Post-intervention, the RA group demonstrated significant improvements in total sleep time (TST) and sleep efficiency (SE), along with reduced sleep latency (SL), wake after sleep onset (WASO), and micro-arousal index (all P < 0.05). In contrast, wake bouts (W Bouts) and Rapid Eye Movement sleep latency (REM SL) remained unchanged. The SA group showed a reduction only in micro-arousal index (P < 0.05). Between-group analyses confirmed the superiority of RA over SA across all aforementioned parameters except REM SL (P < 0.05). Regarding sleep staging, the RA group displayed a significant decrease in N1% and increase in N3% (P < 0.05), whereas N2% and REM% were unaltered. No significant changes occurred in the SA group. Inter-group comparisons revealed significantly lower N1% and higher N3% in the RA group (P < 0.05), with no differences in N2% or REM% (Table 4).
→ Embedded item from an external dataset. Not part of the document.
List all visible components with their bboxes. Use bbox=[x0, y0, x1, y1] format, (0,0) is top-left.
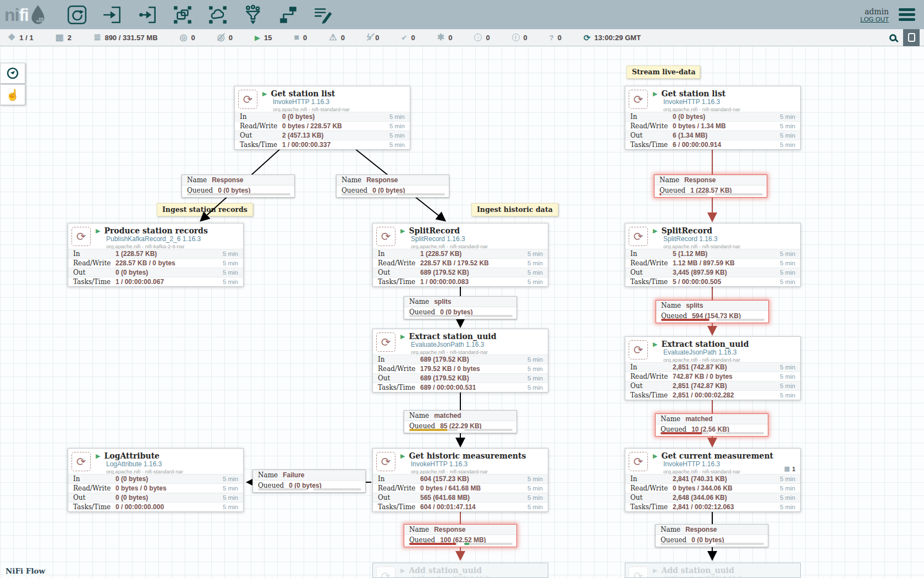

The PSG data is complete with no missing values, directly supporting the reliability of the observation effect.

Table 4 Comparison of PSG Parameters in the SA Group and RA Group

5-HT, BDNF

Serum 5-HT and BDNF levels were comparable between groups at baseline. Post-treatment, serum levels of 5-HT and BDNF increased significantly in the RA group relative to baseline (P < 0.05). The SA group showed a significant increase only in 5-HT (P < 0.05), with BDNF remaining unchanged. Inter-group comparisons confirmed significantly higher levels of both biomarkers in the RA group (P < 0.05) (Table 5). The 5-HT and BDNF data were complete with no missing values, directly supporting the reliability of the observation effect.

Table 5 Comparison of Serum 5-HT and BDNF Levels in the SA Group and RA Group

Sensitivity Analysis

To assess the robustness of the primary findings, we performed sensitivity analyses comparing results before and after imputation of missing values. Since missing data predominantly occurred at the week 12 follow-up, we focused our sensitivity analysis on this time point. The comparisons of ISI, PSQI, SAS, and SDS scores at week 12 (the final follow-up) between the RA and SA groups are presented in Table 6. For the ISI score, statistically significant differences between groups were observed both after imputation (P = 0.002) and before imputation (P = 0.001). Similarly, SAS scores showed significant group differences in both analyses (P = 0.007 for both). PSQI and SDS scores remained non-significant regardless of imputation status (P > 0.05 for all comparisons). The standardized mean differences and their confidence intervals showed substantial overlap between pre- and post-imputation analyses for all outcomes, indicating that missing data did not materially influence the effect estimates. These findings support the robustness of the study conclusions, suggesting that the handling of missing data had minimal impact on the overall results.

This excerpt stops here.